Abstract

Enteric denervation and ischemic injury contribute to dysmotility and malabsorption following intestinal transplantation. We hypothesized that, by prolonging bowel transit and by ameliorating dysmotility, octreotide (OT) may improve cholesterol and bile acid absorption after jejunoileal autotransplantation. Seventeen pigs with fixed food intake underwent either jejunal transection (n = 6), or jejunoileal autotransplantation, which includes extrinsic autonomic denervation, lymphatic interruption, and in situ cold ischemia (n = 11). Five randomly chosen autotransplanted animals received intramuscular long-acting OT (10 mg) once a month. After 8 weeks, weight gain, intestinal transit time, fecal excretion of bile acids and cholesterol, and fractional cholesterol absorption were determined. Jejunal and ileal specimens were collected for histochemical analyses. Plasma cholestenol and campesterol, respective markers of cholesterol synthesis and absorption, were measured after 2 and 8 weeks.
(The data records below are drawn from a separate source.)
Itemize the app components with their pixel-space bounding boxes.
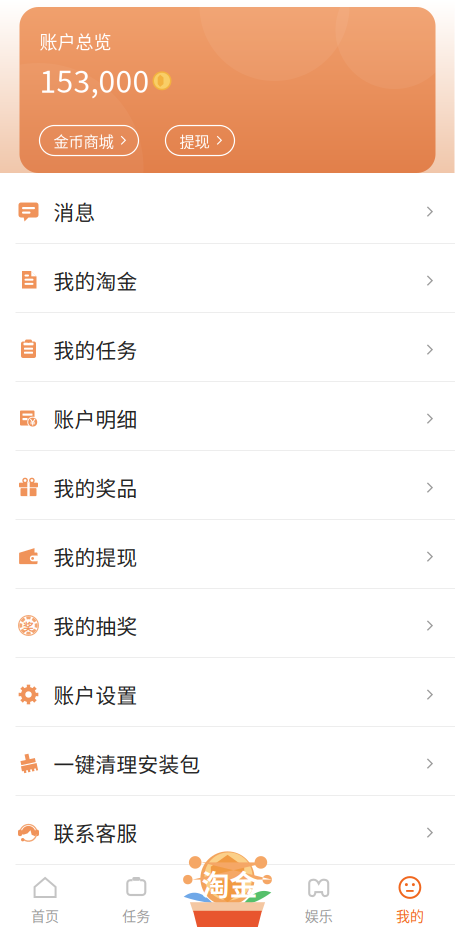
staticText: 我的奖品	[54, 472, 138, 502]
staticText: 首页	[31, 905, 59, 925]
staticText: 消息	[54, 196, 96, 226]
staticText: 一键清理安装包	[54, 748, 200, 778]
staticText: 我的	[396, 905, 424, 925]
button[interactable]: 我的淘金	[0, 244, 455, 313]
staticText: 153,000	[40, 58, 150, 102]
button[interactable]: 我的提现	[0, 520, 455, 589]
button[interactable]: 账户明细	[0, 382, 455, 451]
button[interactable]: 娱乐	[273, 865, 364, 927]
button[interactable]: 任务	[91, 865, 182, 927]
button[interactable]: 我的	[364, 865, 455, 927]
button[interactable]: 首页	[0, 865, 91, 927]
staticText: 娱乐	[305, 905, 333, 925]
staticText: 任务	[122, 905, 150, 925]
staticText: 我的抽奖	[54, 610, 138, 640]
button[interactable]: 提现	[166, 126, 234, 156]
staticText: 提现	[180, 129, 210, 152]
button[interactable]: 我的奖品	[0, 451, 455, 520]
staticText: 金币商城	[54, 129, 114, 152]
staticText: 我的淘金	[54, 266, 138, 295]
button[interactable]: 账户设置	[0, 658, 455, 727]
staticText: 奖	[23, 618, 34, 634]
button[interactable]: 消息	[0, 175, 455, 244]
button[interactable]: 淘金	[180, 843, 276, 927]
staticText: 账户总览	[40, 28, 112, 54]
staticText: 我的提现	[54, 542, 138, 571]
staticText: 账户明细	[54, 404, 138, 433]
staticText: 联系客服	[54, 818, 138, 847]
button[interactable]: 金币商城	[40, 126, 138, 156]
button[interactable]: 我的任务	[0, 313, 455, 382]
button[interactable]: 一键清理安装包	[0, 727, 455, 796]
staticText: 账户设置	[54, 680, 138, 709]
button[interactable]: 奖	[0, 589, 455, 658]
staticText: 我的任务	[54, 334, 138, 364]
staticText: 淘金	[202, 863, 258, 904]
button[interactable]: 联系客服	[0, 796, 455, 865]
Following jejunoileal autotransplantation, octreotide treatment significantly increased the median intestinal transit time from 22.8 to 24.8 h and the median body weight gain from 166 to 187%. Jejunoileal autotransplantation significantly increased fecal bile acid excretion, plasma cholestenol, and bacterially modified fecal neutral sterols, and decreased absorption of cholesterol, plasma campesterol, and biliary cholesterol secretion. These changes were not significantly modified by OT treatment. Bowel wall and mucosal structure, mucosal proliferation, and weight or microvilli showed no statistically significant differences between autotransplanted animals with or without OT treatment. Findings of the present study suggest that octreotide prolongs intestinal transit time and improves weight gain after jejunoileal autotransplantation, but has no effect on malabsorption of cholesterol and bile acids.